Las lágrimas se le acumularon en los ojos. Se deslizó entre las sábanas. Le parecía que el mundo entero se desmoronaba a su alrededor. ¿Se quedaría Jared Parsons el tiempo suficiente como para recoger los pedazos?
Cathy se incorporó en la cama con una mirada atónita en el rostro. Abrió los ojos y miró a su alrededor como si estuviera poseída. De repente, lo había comprendido.
– ¡Lo amo! ¡Amo a Jared Parsons!
Capítulo Diez
El fin de semana pasó para Cathy en un completo estado de confusión. Iba de ataques de depresión a momentos en los que no dejaba de comer. Dormir era algo imposible y le dolían todos los huesos del cuerpo por el cansancio. El lunes por la mañana parecía estar todavía muy lejos.
Cuando llegó por fin, Cathy dio las gracias, a pesar de que empezó a llover cuando salía del edificio en el que estaba su apartamento. Encajaba a la perfección con su estado de ánimo, gris y apagado. Para cuando llegó a su oficina, tenía los zapatos empapados y el pelo le caía a ambos lados de la cara, chorreando, lo que le daba el aspecto de una niña de dieciséis años.
Tras encontrar una nota en la puerta de Walter Denuvue, en la que informaba que no iba a regresar al despacho hasta el miércoles, Cathy sintió que caía en un estado de frenesí. ¿Qué iba a hacer?

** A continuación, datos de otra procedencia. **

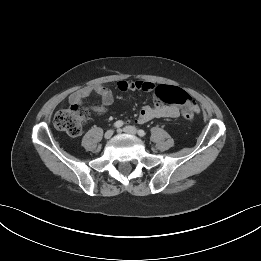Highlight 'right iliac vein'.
<instances>
[{
	"instance_id": "right-iliac-vein-1",
	"label": "right iliac vein",
	"mask_w": 261,
	"mask_h": 261,
	"mask_svg": "<svg viewBox=\"0 0 261 261\" xmlns=\"http://www.w3.org/2000/svg\"><path fill=\"white\" fill-rule=\"evenodd\" d=\"M113 133H114L113 130H108V131L105 133V135H104L105 139H110V138L112 137Z\"/></svg>"
}]
</instances>
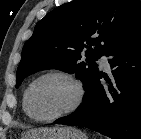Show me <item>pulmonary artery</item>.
Segmentation results:
<instances>
[{"mask_svg":"<svg viewBox=\"0 0 141 139\" xmlns=\"http://www.w3.org/2000/svg\"><path fill=\"white\" fill-rule=\"evenodd\" d=\"M100 64L102 67H104L105 69L109 68V62H108V58L105 55H102L100 57Z\"/></svg>","mask_w":141,"mask_h":139,"instance_id":"pulmonary-artery-1","label":"pulmonary artery"}]
</instances>
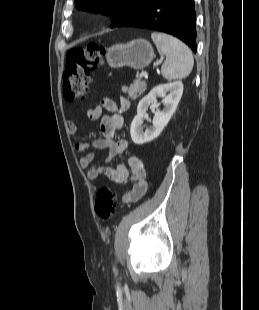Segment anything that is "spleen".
Returning <instances> with one entry per match:
<instances>
[{
  "label": "spleen",
  "mask_w": 259,
  "mask_h": 310,
  "mask_svg": "<svg viewBox=\"0 0 259 310\" xmlns=\"http://www.w3.org/2000/svg\"><path fill=\"white\" fill-rule=\"evenodd\" d=\"M151 38L158 52L166 56V61L161 67V73L165 79H183L191 73L194 65L193 55L183 42L159 32H153Z\"/></svg>",
  "instance_id": "1"
}]
</instances>
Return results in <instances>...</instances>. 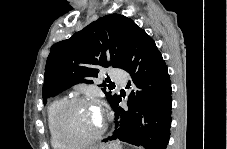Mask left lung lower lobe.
<instances>
[{
	"instance_id": "0a47b994",
	"label": "left lung lower lobe",
	"mask_w": 227,
	"mask_h": 149,
	"mask_svg": "<svg viewBox=\"0 0 227 149\" xmlns=\"http://www.w3.org/2000/svg\"><path fill=\"white\" fill-rule=\"evenodd\" d=\"M123 70L140 91H132L127 109L111 105L115 112V131L108 140L119 139L145 149H166L170 136L171 81L167 66L154 40L137 27L132 36Z\"/></svg>"
}]
</instances>
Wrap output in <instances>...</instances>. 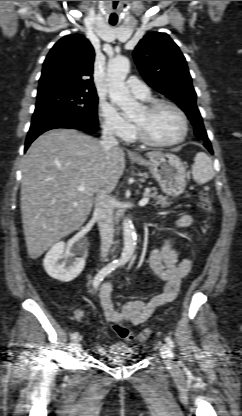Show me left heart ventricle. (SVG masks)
Wrapping results in <instances>:
<instances>
[{"mask_svg": "<svg viewBox=\"0 0 242 416\" xmlns=\"http://www.w3.org/2000/svg\"><path fill=\"white\" fill-rule=\"evenodd\" d=\"M132 120L142 125L152 138L159 141L178 138L183 127L179 115L169 107H159L152 112L141 107Z\"/></svg>", "mask_w": 242, "mask_h": 416, "instance_id": "obj_1", "label": "left heart ventricle"}]
</instances>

No tenía a nadie con quien hablar, nadie con el que quejarse ni que le dijera lo que había que hacer. Siempre parecía estar sola cuando más le importaba.

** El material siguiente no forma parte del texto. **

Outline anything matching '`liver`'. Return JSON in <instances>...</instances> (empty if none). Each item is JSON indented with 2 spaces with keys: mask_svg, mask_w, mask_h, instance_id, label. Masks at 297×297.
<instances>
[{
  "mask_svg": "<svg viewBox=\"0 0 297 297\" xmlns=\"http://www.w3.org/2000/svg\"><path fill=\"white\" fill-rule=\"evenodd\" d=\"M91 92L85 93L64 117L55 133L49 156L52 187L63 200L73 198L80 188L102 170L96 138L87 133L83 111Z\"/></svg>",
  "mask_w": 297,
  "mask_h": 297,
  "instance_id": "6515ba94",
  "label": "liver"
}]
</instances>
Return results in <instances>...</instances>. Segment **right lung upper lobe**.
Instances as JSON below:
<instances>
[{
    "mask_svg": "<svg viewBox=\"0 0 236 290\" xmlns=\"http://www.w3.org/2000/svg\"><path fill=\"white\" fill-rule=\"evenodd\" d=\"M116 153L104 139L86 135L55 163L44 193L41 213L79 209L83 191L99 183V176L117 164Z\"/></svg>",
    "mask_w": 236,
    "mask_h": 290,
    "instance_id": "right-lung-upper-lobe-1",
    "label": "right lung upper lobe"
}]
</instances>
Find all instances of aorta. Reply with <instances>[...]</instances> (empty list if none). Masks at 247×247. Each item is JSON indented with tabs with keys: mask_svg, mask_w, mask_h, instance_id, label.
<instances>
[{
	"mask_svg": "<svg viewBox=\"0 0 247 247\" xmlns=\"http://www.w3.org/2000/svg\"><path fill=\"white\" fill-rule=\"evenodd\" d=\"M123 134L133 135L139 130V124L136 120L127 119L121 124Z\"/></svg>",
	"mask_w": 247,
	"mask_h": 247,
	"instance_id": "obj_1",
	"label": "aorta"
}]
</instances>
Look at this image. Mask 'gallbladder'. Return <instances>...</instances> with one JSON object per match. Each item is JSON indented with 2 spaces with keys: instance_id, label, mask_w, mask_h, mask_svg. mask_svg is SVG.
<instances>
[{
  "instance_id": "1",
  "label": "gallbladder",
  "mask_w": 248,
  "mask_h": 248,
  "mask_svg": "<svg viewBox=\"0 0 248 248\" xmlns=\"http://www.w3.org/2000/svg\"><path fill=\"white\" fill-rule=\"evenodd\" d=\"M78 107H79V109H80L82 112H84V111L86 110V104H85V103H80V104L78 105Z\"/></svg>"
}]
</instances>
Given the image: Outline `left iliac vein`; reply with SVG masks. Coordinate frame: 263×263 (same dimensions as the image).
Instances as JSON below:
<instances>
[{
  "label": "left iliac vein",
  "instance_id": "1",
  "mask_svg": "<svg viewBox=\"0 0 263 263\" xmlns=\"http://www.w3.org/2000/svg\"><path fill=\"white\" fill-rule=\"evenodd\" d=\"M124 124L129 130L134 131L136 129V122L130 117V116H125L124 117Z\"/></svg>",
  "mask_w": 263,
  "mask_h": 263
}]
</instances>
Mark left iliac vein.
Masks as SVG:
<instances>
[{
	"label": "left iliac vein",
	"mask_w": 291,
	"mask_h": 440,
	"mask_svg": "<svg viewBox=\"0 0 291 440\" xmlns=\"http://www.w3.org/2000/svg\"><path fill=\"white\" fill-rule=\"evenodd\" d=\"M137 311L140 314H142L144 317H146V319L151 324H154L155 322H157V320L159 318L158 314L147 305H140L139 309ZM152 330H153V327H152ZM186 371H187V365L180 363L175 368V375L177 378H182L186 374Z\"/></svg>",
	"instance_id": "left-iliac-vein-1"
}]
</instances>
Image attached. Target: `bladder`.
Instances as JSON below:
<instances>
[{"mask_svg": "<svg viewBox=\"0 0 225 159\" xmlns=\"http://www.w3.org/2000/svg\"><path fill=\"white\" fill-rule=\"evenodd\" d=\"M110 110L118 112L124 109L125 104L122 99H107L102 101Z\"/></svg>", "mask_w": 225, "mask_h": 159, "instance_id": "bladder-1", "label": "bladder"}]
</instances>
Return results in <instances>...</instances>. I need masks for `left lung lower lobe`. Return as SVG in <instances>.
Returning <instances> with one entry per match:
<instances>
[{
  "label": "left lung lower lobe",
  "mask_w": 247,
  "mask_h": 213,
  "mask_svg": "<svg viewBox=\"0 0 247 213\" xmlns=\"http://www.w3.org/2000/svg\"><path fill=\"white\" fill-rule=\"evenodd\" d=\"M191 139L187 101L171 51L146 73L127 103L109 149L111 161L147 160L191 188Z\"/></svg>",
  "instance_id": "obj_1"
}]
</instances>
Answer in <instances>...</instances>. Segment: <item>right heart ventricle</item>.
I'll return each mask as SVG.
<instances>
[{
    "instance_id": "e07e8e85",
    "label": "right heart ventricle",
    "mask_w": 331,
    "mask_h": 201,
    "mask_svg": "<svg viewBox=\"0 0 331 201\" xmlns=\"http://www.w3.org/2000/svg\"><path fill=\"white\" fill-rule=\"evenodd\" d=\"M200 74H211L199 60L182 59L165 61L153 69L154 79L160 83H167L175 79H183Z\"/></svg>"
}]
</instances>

Se sentó ante su escritorio durante una hora. Por fin, tomó el teléfono y marcó el número que la secretaria de Teak Helm le había dado.

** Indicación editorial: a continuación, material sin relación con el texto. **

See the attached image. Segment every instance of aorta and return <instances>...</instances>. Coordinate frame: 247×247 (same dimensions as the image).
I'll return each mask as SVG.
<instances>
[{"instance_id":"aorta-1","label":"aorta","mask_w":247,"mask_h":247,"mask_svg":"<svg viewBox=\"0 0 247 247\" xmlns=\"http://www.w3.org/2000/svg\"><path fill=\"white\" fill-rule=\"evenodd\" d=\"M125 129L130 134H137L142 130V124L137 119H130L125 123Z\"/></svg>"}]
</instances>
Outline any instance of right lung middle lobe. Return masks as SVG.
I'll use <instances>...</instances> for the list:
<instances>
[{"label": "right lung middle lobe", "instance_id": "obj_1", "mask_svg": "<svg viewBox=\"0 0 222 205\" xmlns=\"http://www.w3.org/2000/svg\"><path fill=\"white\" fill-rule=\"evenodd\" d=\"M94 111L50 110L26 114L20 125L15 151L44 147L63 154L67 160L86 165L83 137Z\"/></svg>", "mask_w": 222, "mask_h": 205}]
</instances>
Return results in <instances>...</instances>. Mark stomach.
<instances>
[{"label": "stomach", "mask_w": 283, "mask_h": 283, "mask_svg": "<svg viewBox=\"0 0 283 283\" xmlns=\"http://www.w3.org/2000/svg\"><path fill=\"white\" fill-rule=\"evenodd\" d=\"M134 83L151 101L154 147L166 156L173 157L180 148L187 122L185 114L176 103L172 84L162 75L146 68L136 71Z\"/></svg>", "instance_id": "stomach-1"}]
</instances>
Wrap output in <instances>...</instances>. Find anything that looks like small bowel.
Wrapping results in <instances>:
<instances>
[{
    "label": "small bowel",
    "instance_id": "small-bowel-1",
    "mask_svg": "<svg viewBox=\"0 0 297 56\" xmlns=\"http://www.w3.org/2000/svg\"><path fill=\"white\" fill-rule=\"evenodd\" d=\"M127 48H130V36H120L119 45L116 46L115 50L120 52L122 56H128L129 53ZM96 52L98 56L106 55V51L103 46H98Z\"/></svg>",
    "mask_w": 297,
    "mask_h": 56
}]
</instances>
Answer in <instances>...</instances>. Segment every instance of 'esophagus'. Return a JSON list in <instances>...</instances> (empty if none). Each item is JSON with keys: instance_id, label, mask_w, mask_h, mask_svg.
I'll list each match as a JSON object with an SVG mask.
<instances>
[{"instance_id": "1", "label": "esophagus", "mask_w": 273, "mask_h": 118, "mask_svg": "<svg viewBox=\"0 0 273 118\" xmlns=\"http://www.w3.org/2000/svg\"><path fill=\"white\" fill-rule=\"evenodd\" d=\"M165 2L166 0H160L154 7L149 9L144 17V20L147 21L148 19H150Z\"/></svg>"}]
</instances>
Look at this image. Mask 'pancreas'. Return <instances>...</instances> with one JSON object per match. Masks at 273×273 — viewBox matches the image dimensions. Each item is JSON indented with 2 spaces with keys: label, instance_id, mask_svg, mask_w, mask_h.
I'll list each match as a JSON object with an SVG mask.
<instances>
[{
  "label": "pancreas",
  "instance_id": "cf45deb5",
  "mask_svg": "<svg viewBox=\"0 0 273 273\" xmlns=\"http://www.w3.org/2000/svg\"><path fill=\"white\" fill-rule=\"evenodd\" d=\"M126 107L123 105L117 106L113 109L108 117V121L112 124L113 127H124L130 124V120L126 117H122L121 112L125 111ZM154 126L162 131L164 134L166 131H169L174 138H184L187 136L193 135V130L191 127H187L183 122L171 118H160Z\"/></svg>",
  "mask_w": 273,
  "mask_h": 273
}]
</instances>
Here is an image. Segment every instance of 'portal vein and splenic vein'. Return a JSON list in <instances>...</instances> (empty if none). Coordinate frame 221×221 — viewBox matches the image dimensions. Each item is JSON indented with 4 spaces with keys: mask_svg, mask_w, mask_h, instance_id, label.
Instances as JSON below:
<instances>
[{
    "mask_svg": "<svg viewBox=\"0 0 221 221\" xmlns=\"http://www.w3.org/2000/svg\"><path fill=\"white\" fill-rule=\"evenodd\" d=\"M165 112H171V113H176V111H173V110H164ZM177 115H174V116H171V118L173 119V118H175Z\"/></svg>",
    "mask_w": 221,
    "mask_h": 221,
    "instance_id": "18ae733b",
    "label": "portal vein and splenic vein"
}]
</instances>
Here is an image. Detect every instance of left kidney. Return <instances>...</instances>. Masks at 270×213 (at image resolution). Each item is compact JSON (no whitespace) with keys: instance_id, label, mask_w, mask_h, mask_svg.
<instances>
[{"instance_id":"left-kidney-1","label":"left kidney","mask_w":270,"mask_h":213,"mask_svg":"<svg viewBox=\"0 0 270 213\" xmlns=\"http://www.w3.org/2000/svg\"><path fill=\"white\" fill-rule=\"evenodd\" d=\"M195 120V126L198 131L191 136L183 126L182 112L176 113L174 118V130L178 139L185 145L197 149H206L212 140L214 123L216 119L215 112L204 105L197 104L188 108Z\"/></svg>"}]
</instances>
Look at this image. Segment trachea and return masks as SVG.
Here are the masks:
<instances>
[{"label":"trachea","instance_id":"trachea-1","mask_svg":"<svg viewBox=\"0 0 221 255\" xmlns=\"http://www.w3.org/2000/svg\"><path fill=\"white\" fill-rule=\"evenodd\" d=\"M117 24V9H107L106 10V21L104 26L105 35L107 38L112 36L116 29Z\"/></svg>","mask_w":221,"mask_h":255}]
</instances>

Rápida y concisa, resumió el problema. Terminó con la frase:
– Debo hablar con el señor Helm. Es muy importante. Si no está disponible en estos momentos, por favor dígale que me gustaría hablar con él sobre la palabra «plagio» y su significado. Lo antes posible.
– ¿Está usted diciendo que el señor Helm ha plagiado a otro escritor? -le preguntó la secretaria, escandalizada.
Cathy estaba harta, harta de Teak Helm y de que nunca estuviera disponible. La intimidad era una cosa, pero aquel aislamiento que le proporcionaban sus secretarias era otra cosa muy distinta. A su modo, el famoso escritor era casi como Jared Parsons, que seguía siendo un enigma para ella. «Cortados por el mismo patrón», pensó.
– Esa palabra, señorita, significa lo que el señor Helm quiera que signifique -replicó, con la voz fría como el hielo-. Estaré en este despacho hasta las tres y luego me marcharé. Si el señor Helm quiere hablar conmigo, dígale que me llame hasta entonces, o que lo haga mañana a este número. No hablo con mis clientes desde casa. Asegúrese de que se lo explica.
– ¡Dios Santo, cielo! No se sulfure tanto. Le pasaré el mensaje al señor Helm, pero, mientras tanto, ¿por qué no se lo pone todo por escrito y se lo envía a él?
Cathy no se molestó en responder. ¿De qué servía? Le estaba empezando a doler la cabeza y tenía un largo día por delante. Sin embargo, había hablado muy en serio cuando dijo lo de las tres de la tarde. Iba a irse de compras. Quería comprarse un vestido nuevo para el día siguiente, cuando iba a cenar con Jared Parsons. Teak Helm no le importaba en absoluto. Dadas las circunstancias, había hecho todo lo que había podido.
La mañana pasó sin novedad. Cathy se tomó un bocadillo de atún y una taza de café muy cargado para comer. Ya eran las tres y todavía no había tenido noticias de Teak Helm. Además, había repasado el correo cien veces y todavía no se había recibido el sobre que contuviera el manuscrito de la novela.
Por fin, cubrió su máquina de escribir, limpió la mesa con un pañuelo de papel y sacó punta a sus lápices. No le gustaba que todas las cintas de goma estuvieran esparcidas por la mesa, así que las recogió y las metió en una cajita. Eran las tres y diez. Era evidente que a Teak Helm no le importaba lo que ella pensara. Si se atrevía a llamarla a su casa aquella noche, estaba dispuesta a colgar el teléfono. Si no podía mostrar la cortesía de hablar con ella durante el horario de trabajo, no lo haría en otro momento. No le debía nada. ¿Quién se creía que era? Decidió marcharse.